The Great Independence Game

It was perhaps inevitable that the SNP would let the victory in the local elections go to their heads. The thing is that their mantra of “independence, independence, independence” now seems to have spread to the media. I was driving around a lot this weekend and had to turn off the radio as I got sick of them going on and on about independence :lalala:, change the record guys! )-o

But still it does raise some interesting questions. For starters the SNP now seems to be contemplating more than one independence option. There’s Devo Max (when I first heard that on BBC Scotland I thought it was some new soft drink they were promoting :))) which would see the devolution of considerably more power to Holyrood but Scotland still part of the union. Then there’s Independence lite (independence for slimmer’s? Alex Salmond I assume might need to consider that one ;D ) which would see Scotland as a sovereign independent state but with an open border and still using the pound (or real fucking money as its called by Scots who go south) as currency.
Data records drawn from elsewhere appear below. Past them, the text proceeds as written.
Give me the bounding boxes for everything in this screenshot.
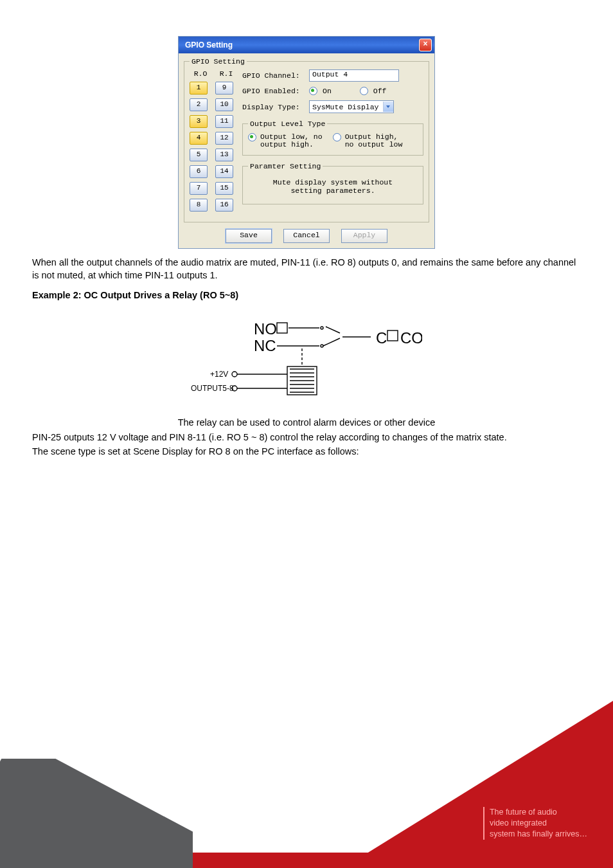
fig-12v: +12V	[210, 370, 228, 379]
svg-line-7	[323, 338, 340, 346]
svg-text:C: C	[376, 329, 387, 347]
port-ro-5[interactable]: 5	[190, 149, 208, 161]
fig-no: NO	[254, 320, 277, 338]
port-ro-2[interactable]: 2	[190, 98, 208, 111]
gpio-fieldset: GPIO Setting R.O R.I 1921031141251361471…	[184, 57, 429, 222]
relay-diagram-icon: NO NC C COM +12V OUTPUT5-	[191, 318, 422, 408]
close-icon[interactable]: ×	[419, 39, 432, 51]
figure-caption: The relay can be used to control alarm d…	[32, 417, 581, 429]
port-ro-8[interactable]: 8	[190, 199, 208, 212]
output-low-radio[interactable]	[248, 133, 256, 141]
port-ri-16[interactable]: 16	[215, 199, 233, 212]
enabled-off-radio[interactable]	[360, 87, 368, 95]
fig-com: COM	[400, 329, 422, 347]
parameter-legend: Paramter Setting	[248, 162, 323, 170]
column-header-ri: R.I	[218, 69, 235, 78]
chevron-down-icon[interactable]	[383, 102, 393, 112]
fig-output: OUTPUT5-8	[191, 384, 234, 393]
apply-button[interactable]: Apply	[341, 229, 387, 243]
svg-rect-0	[277, 323, 287, 333]
port-ri-13[interactable]: 13	[215, 149, 233, 161]
svg-rect-9	[387, 330, 398, 341]
paragraph-1: When all the output channels of the audi…	[32, 257, 581, 282]
fig-nc: NC	[254, 337, 276, 354]
port-ri-11[interactable]: 11	[215, 115, 233, 128]
channel-input[interactable]: Output 4	[309, 69, 399, 82]
port-ri-15[interactable]: 15	[215, 182, 233, 195]
output-low-label: Output low, no output high.	[260, 133, 323, 149]
port-ri-14[interactable]: 14	[215, 165, 233, 178]
port-ro-7[interactable]: 7	[190, 182, 208, 195]
output-level-fieldset: Output Level Type Output low, no output …	[242, 120, 423, 156]
dialog-body: GPIO Setting R.O R.I 1921031141251361471…	[179, 53, 434, 248]
column-header-ro: R.O	[192, 69, 209, 78]
parameter-message: Mute display system without setting para…	[248, 176, 418, 197]
port-ri-9[interactable]: 9	[215, 82, 233, 95]
footer-red-wedge	[343, 701, 613, 868]
enabled-label: GPIO Enabled:	[242, 87, 304, 95]
display-type-value: SysMute Display	[310, 103, 383, 111]
enabled-off-label: Off	[373, 87, 387, 95]
enabled-on-radio[interactable]	[309, 87, 317, 95]
channel-label: GPIO Channel:	[242, 71, 304, 80]
display-type-label: Display Type:	[242, 103, 304, 111]
port-ro-3[interactable]: 3	[190, 115, 208, 128]
relay-figure: NO NC C COM +12V OUTPUT5-	[191, 318, 422, 408]
parameter-fieldset: Paramter Setting Mute display system wit…	[242, 162, 423, 204]
settings-column: GPIO Channel: Output 4 GPIO Enabled: On …	[242, 69, 423, 215]
paragraph-2: PIN-25 outputs 12 V voltage and PIN 8-11…	[32, 431, 581, 444]
footer-grey-wedge	[0, 759, 193, 868]
port-ro-4[interactable]: 4	[190, 132, 208, 145]
svg-point-6	[321, 345, 323, 347]
svg-point-2	[321, 327, 323, 329]
output-level-legend: Output Level Type	[248, 120, 327, 128]
dialog-title: GPIO Setting	[185, 41, 233, 50]
example-2-heading: Example 2: OC Output Drives a Relay (RO …	[32, 289, 581, 302]
enabled-on-label: On	[323, 87, 332, 95]
port-ro-1[interactable]: 1	[190, 82, 208, 95]
paragraph-3: The scene type is set at Scene Display f…	[32, 446, 581, 458]
dialog-buttons: Save Cancel Apply	[184, 229, 429, 243]
cancel-button[interactable]: Cancel	[283, 229, 330, 243]
gpio-setting-dialog: GPIO Setting × GPIO Setting R.O R.I 1921…	[178, 36, 435, 249]
output-high-radio[interactable]	[333, 133, 341, 141]
gpio-fieldset-legend: GPIO Setting	[190, 57, 247, 66]
svg-point-10	[232, 372, 237, 377]
document-page: GPIO Setting × GPIO Setting R.O R.I 1921…	[0, 0, 613, 868]
footer-tagline: The future of audio video integrated sys…	[483, 807, 587, 840]
output-high-label: Output high, no output low	[345, 133, 403, 149]
save-button[interactable]: Save	[226, 229, 272, 243]
port-grid: R.O R.I 19210311412513614715816	[190, 69, 235, 215]
svg-line-3	[326, 327, 340, 333]
display-type-dropdown[interactable]: SysMute Display	[309, 100, 394, 113]
dialog-titlebar[interactable]: GPIO Setting ×	[179, 37, 434, 53]
port-ri-10[interactable]: 10	[215, 98, 233, 111]
port-ro-6[interactable]: 6	[190, 165, 208, 178]
port-ri-12[interactable]: 12	[215, 132, 233, 145]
And there was me thinking independence was a matter of everyone going south to the border, mooning the English and saying “now get yous to fuck” before putting up a fence, guarded by specially trained killer haggis :D.

My take on this is that while I’m minded to support independence, it certainly has worked in Ireland’s favour, it has to been at the right time, in the right circumstances and on the right conditions. I’m not convinced yet that those have been met. I’m reminded for example of Jeremy Paxman on Newsnight rubbing it in Nicola Sturgeon’s face (different engagement here but still worth watching), the fact that the bulk of what ship building remains on the Clyde (her constituency!) is for ships of the Royal Navy. Will the Brit’s still be wanting to build ships in what is now a foreign country post independence? If so why Scotland? There are plenty of other shipyards in mainland Europe who could offer a much better deal.
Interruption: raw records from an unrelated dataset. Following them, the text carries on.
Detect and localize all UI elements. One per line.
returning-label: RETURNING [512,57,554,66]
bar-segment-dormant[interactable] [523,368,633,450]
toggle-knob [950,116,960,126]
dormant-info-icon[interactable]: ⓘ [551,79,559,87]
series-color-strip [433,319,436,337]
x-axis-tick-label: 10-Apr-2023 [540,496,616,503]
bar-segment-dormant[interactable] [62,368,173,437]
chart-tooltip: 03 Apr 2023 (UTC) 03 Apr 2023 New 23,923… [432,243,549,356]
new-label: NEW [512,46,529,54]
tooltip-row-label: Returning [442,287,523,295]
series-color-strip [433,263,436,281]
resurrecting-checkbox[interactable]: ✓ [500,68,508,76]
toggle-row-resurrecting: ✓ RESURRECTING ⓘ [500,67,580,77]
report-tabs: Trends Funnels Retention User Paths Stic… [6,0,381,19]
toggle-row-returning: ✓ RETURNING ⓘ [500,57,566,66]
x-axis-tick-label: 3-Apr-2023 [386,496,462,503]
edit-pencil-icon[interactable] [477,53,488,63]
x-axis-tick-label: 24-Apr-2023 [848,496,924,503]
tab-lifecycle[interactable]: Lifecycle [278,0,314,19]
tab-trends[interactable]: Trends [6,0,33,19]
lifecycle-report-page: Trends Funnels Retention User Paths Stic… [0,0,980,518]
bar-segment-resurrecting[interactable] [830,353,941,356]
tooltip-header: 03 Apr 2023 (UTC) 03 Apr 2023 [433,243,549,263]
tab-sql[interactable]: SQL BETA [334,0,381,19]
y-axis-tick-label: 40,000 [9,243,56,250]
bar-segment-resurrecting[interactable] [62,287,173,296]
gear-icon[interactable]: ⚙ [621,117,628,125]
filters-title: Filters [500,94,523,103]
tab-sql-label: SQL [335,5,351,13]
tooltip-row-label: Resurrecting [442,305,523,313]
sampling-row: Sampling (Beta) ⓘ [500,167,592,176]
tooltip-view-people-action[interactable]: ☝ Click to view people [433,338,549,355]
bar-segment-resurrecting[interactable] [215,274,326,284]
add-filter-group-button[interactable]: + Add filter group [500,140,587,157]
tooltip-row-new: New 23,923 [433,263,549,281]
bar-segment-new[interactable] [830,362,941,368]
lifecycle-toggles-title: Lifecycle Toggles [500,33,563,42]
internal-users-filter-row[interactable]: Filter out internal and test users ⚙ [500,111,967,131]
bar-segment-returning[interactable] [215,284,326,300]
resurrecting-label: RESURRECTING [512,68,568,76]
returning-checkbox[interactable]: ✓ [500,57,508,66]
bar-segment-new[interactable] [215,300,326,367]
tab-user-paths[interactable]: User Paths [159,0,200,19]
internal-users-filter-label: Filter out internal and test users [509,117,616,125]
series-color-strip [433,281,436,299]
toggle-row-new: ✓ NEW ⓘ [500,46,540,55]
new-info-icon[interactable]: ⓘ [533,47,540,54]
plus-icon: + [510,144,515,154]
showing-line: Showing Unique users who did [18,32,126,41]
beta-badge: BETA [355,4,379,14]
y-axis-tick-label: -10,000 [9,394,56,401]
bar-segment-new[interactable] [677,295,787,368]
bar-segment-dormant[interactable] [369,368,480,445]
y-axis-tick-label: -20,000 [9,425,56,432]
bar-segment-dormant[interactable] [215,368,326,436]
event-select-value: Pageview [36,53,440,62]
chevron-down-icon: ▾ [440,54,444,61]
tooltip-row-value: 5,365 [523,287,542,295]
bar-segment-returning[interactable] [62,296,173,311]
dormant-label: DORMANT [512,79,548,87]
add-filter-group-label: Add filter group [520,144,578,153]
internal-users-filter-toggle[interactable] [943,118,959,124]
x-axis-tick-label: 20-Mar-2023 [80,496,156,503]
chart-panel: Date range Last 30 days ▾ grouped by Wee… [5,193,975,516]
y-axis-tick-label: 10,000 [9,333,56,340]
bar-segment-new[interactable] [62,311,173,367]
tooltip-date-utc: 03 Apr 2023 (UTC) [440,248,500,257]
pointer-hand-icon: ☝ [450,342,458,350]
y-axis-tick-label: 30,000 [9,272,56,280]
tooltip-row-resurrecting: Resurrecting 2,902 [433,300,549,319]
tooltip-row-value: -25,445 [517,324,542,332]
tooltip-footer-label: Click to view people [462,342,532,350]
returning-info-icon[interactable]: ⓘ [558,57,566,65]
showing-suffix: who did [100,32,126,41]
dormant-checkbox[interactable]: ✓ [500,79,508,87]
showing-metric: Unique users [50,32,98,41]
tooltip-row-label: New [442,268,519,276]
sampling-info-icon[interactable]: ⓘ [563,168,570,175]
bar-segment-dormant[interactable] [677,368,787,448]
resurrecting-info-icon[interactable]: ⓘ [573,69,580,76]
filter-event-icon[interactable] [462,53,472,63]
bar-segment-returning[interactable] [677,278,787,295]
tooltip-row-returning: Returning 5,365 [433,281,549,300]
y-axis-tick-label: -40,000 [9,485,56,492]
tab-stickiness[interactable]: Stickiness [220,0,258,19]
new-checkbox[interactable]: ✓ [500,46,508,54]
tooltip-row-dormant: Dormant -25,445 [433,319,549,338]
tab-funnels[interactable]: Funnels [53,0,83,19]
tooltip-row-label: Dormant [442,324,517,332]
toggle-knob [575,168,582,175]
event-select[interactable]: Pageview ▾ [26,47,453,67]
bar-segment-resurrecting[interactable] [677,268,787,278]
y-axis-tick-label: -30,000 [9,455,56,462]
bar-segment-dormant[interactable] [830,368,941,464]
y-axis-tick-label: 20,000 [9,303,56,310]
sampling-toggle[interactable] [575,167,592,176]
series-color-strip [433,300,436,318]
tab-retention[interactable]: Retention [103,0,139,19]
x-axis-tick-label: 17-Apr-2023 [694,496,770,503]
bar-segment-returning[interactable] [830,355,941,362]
I would certainly see some benefit in some more devolved power, notably on the issue of energy. And I bring that one up largely because Scotland at least seems to have some sort of an energy policy while Westminster doesn’t seem to have a clue. But I reckon these SNP lot have just watched Braveheart or Highlander once too often. And yes I know I voted for them (partially) but I also stated that voting for them did not necessarily translate into a vote for Scottish independence. In the middle of one of the worst economic crises in world history is about the worst time to even think about such a move.

Indeed the whole reason why “Devo Lite” or “Independent Max” (sorry I got those mixed up didn’t I :>> ) is precisely because the SNP knows that the bulk of Scots are not convinced. If they can’t get full independence then they know they’ll have to settle for something a little more subdued.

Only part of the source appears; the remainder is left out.